LONDON (Reuters) - British supermarket chain Morrisons reported slowing sales growth on Thursday, sending its shares down 5 percent despite rising profit and the CEO’s assertion that its recovery is still on track.
Presenting results that showed a seventh straight quarter of underlying sales growth, Chief Executive David Potts said it is making progress in its supermarkets and beyond.
Morrisons, which is based in Bradford, northern England, is turning around the performance of its over 500 UK supermarkets while also trying to build a broader business by pursuing capital-light opportunities in online and wholesale markets.
That plan has driven a 27 percent rise in the company’s shares over the past year, making it one of the most expensive stocks in the sector on a price/earnings (PE) basis.
The shares were down 5 percent at 232 pence by 1042 GMT, with some analysts expressing disappointment that like-for-like sales had risen only 2.6 percent from the second quarter.
“The market may feel a little underwhelmed by the lack of clearer targets on the ‘self-help’ opportunity,” added analysts at UBS, which has a “neutral” rating on the stock.
A former executive at market leader Tesco, Potts joined Morrisons in 2015 tasked with leading a recovery after Morrisons had been badly hurt by the rise of German discounters Aldi and Lidl in its northern England heartland and mis-steps by previous management.
He has delivered a steady improvement in trading, helped by more competitive prices, improved product ranges and availability as well as better customer service.
Potts has also overhauled the company’s online strategy through a renegotiated agreement with distributor Ocado and struck wholesale supply deals with Amazon and the McColl’s convenience chain.
“So far, so good,” Potts said of the turnaround.

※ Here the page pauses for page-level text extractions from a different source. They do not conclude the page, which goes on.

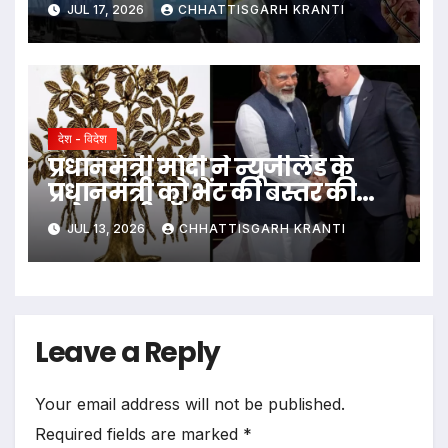
JUL 17, 2026
CHHATTISGARH KRANTI
देश - विदेश
प्रधानमंत्री मोदी ने न्यूजीलैंड के
प्रधानमंत्री को भेंट की बस्तर की
“ढोकरा ट्री ऑफ लाइफ”
JUL 13, 2026
CHHATTISGARH KRANTI
Leave a Reply
Your email address will not be published.
Required fields are marked
*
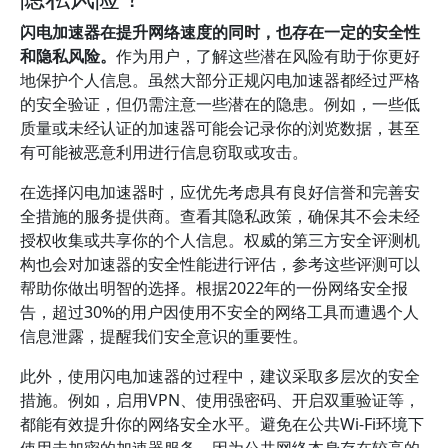
闪电加速器在提升网络速度的同时，也存在一定的安全性
和隐私风险。
作为用户，了解这些潜在风险有助于你更好
地保护个人信息。虽然大部分正规闪电加速器都经过严格
的安全验证，但仍需注意一些潜在的隐患。例如，一些低
质量或未经认证的加速器可能会记录你的浏览数据，甚至
有可能被恶意利用进行信息窃取或攻击。
在选择闪电加速器时，应优先考虑具有良好信誉和完善安
全措施的服务提供商。查看其隐私政策，确保其不会未经
授权收集或共享你的个人信息。权威的第三方安全评测机
构也会对加速器的安全性能进行评估，参考这些评测可以
帮助你做出明智的选择。根据2022年的一份网络安全报
告，超过30%的用户因使用不安全的网络工具而遭遇个人
信息泄露，提醒我们安全意识的重要性。
此外，使用闪电加速器的过程中，建议采取多层次的安全
措施。例如，启用VPN、使用强密码、开启双重验证等，
都能有效提升你的网络安全水平。避免在公共Wi-Fi环境下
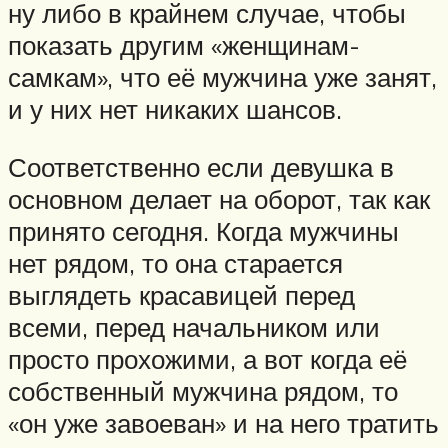
ну либо в крайнем случае, чтобы
показать другим «женщинам-
самкам», что её мужчина уже занят,
и у них нет никаких шансов.
Соответственно если девушка в
основном делает на оборот, так как
принято сегодня. Когда мужчины
нет рядом, то она старается
выглядеть красавицей перед
всеми, перед начальником или
просто прохожими, а вот когда её
собственный мужчина рядом, то
«он уже завоеван» и на него тратить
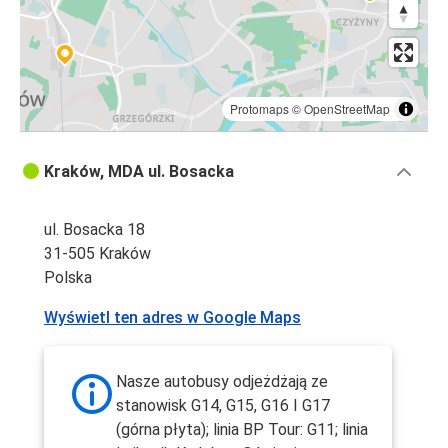
Protomaps
©
OpenStreetMap
Kraków, MDA ul. Bosacka
ul. Bosacka 18
31-505 Kraków
Polska
Wyświetl ten adres w Google Maps
Nasze autobusy odjeżdżają ze
stanowisk G14, G15, G16 I G17
(górna płyta); linia BP Tour: G11; linia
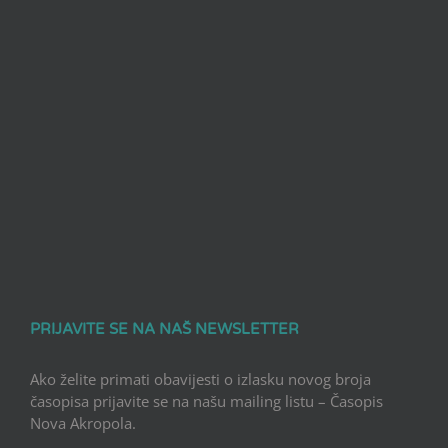
PRIJAVITE SE NA NAŠ NEWSLETTER
Ako želite primati obavijesti o izlasku novog broja
časopisa prijavite se na našu mailing listu – Časopis
Nova Akropola.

“We’re holding our own as we fix our supermarket business and then look ahead to growing into bigger markets,” he told reporters.
Morrisons, which trails Tesco, Sainsbury’s and Wal-Mart’s Asda in annual sales, made an underlying pretax profit of 177 million pounds ($234 million) in the six months to July 30, in line with analysts’ expectations and up nearly 13 percent from the same period last year.
Prior to Thursday’s update, analysts’ average forecast for 2017/18 pretax profit was 371 million pounds, up 10 percent from the previous year’s result but still a long way from the heady 935 million pound profit achieved in 2011/12.
Potts said that 3.9 percent more shoppers visited Morrisons in the six-month period, with turnover up 4.8 percent at 8.42 billion pounds.
Morrisons increased its “medium term” target for incremental profit from wholesale, services, interest and online operations to between 75 million pounds and 125 million pounds, from 50-100 million pounds previously.
The group forecast total wholesale sales to all its partners would exceed 700 million pounds by the end of 2018 and more than 1 billion pounds “in due course”.
Potts said that Morrisons is “learning to manage” inflation as imported food prices are driven higher by a weaker pound.
“If we look out past the end of this year I think we can start to see it unwind and we should start to see it taper down,” he said.
Morrisons also cut net debt to 932 million pounds — below its 1 billion pound year-end target — and raised its interim dividend 5.1 percent to 1.66 pence.